Finding Faith Through Pain

Have you ever had a life altering conversation that was ordained by God? Well…OMG I did and chains were broken. No more fear of judgment of past transgressions or feeling less than the woman God designed me to be.  Best advice: Pray for a God ordained prayer and accountability partner! The one God gave me is unlike any other. It was years in the making…God’s timing is always best! I always say…treat people as you want to be treated because God put them in your life for a reason, season or lifetime!

I am a person who loves to help others and allows my own problems to take root deep within. Who could I talk to besides God? What do you do when you hold in a secret so deep that will shred all relationships in your life? Some things I will take to the grave. Some cause a thorn in my side that pierces so deep, I can no longer fathom the pain of relying on myself. Is God teaching me to depend on him in everything down to the small things? I say yes! Is he strengthening me to have unwavering faith? Yes! It’s a painful period now and I don’t see an end in sight. I guess this gives me a clear understanding to “walking by faith and not by sight.”

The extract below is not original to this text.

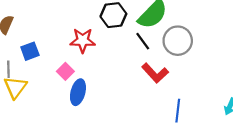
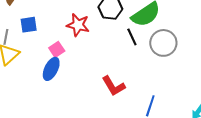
red L-shape: (155, 73) -> (114, 86), moved
blue ellipse: (78, 92) -> (51, 69), moved

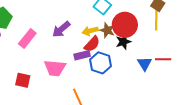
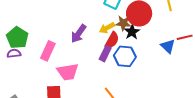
black star: (123, 42) -> (132, 32), moved
purple rectangle: (82, 55) -> (105, 54), turned -35
pink trapezoid: (55, 68) -> (68, 72), moved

The pressures of family, health, work, finances are things we all face, yet some on different levels. I couldn’t even imagine if someone told me things I would be facing now. I’m so torn and confused. My body is in pain, but I must endure this race. I’ve built up such a high tolerance to pain, I forget what to tell the doctor. Sadly, but true! I get home and think I should have said this or that. I am surrendering to His will right now. I can’t complete this race on my own. I thought….I’ve been down this road before, but I keep coming around the same mountain. I question myself, what did I miss the first time? Did I miss the moral of the story the first few times? I did, so now what?

I’m still in the midst of this storm, so my testimony is in progress. My breakthrough is ahead, so in the mean time….Back to square one…Starting Over!  Reading His Word and Prayer!

My Journey Continues Even When My Pain Cuts Deep!